Extrema/LaGrange in Vector Calc

[DougD720]

Homework Statement

Find the extrema of f(x,y)=x-y ; subject to x²-y²=2

Homework Equations

\nablaf=\lambda\nablag

The Attempt at a Solution

\nablaf=(1,-1)
\nablag=(2x, -2x)

(1,-1)=\lambda(2x, -2x)

1 = \lambda(2x) -> \lambda=\frac{1}{2x}

-1 = \lambda(-2y) -> \lambda=\frac{1}{2y}

Which means x = y , but it has to satisfy x²-y²=2 and if x=y then it cannot satisfy this meaning there are no extrema for this set of equations.

Am i right? I tried working it out with other methods but it just keeps not working, however, i plotted the two equations in 3D on Maple and they do intersect so shouldn't there be extrema? Or is the fact that x-y is a plane parallel to the xy-axis mean that all points are extrema?

We never did a problem like this in class, one with no apparent solution, so I'm confused a bit here.

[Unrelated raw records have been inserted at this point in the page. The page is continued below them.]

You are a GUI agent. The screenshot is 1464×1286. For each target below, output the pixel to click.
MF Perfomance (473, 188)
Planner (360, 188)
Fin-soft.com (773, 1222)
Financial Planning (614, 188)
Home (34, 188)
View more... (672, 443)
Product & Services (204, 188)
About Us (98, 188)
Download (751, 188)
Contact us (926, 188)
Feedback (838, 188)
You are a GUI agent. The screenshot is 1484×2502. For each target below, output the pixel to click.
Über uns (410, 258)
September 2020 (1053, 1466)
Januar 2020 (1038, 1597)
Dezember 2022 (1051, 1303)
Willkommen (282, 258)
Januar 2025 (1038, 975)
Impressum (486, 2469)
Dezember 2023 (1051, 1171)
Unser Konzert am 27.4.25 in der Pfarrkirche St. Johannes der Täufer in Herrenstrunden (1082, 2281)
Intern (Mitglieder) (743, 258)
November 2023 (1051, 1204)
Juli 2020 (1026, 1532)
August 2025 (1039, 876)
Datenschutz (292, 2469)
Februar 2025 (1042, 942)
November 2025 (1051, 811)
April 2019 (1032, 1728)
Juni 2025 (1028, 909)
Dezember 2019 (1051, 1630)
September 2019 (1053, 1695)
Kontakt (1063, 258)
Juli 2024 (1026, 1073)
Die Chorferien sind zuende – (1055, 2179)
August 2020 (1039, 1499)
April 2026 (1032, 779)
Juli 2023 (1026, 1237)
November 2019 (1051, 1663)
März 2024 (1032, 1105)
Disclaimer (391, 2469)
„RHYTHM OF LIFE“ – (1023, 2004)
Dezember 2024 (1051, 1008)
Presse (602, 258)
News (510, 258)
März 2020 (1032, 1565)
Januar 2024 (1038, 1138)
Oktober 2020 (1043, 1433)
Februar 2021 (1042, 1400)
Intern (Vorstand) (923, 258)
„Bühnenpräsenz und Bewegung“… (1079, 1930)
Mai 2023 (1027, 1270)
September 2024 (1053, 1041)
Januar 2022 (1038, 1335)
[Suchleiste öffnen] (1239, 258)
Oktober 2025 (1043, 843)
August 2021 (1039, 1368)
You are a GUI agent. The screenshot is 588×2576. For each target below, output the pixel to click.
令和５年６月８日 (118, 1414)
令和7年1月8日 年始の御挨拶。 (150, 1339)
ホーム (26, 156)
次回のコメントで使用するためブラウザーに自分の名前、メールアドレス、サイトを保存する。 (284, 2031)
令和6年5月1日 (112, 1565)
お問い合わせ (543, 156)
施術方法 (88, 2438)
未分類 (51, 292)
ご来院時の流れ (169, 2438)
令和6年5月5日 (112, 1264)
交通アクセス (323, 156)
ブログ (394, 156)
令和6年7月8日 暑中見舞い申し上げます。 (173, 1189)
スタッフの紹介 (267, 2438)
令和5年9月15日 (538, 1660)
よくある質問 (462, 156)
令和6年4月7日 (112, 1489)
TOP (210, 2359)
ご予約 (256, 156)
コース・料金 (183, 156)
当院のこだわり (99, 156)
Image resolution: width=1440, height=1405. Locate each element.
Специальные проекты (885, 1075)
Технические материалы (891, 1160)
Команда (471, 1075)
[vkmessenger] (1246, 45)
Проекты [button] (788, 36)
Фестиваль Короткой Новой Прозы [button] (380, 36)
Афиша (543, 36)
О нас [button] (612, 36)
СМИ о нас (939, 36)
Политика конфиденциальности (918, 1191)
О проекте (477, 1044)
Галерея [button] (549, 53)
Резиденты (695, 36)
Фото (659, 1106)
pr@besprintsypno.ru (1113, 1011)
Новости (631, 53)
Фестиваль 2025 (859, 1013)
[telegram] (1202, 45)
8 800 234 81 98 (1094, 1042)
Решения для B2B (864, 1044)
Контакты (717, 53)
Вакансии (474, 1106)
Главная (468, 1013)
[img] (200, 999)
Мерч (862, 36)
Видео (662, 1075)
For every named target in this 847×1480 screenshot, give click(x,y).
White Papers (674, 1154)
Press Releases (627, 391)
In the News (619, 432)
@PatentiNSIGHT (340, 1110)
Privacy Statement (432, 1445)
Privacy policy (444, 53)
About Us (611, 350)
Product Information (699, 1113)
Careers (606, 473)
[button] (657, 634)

And i just did another problem where I'm coming up with a solution that doesn't satisfy one of the constraints... ugh... what am i doing wrong?

Thanks for the help!

 

[Dick]

Yes, you aren't doing anything wrong. Your constraint says (x-y)=2/(x+y). So (x-y) is unbounded from both above and below. There are no extrema.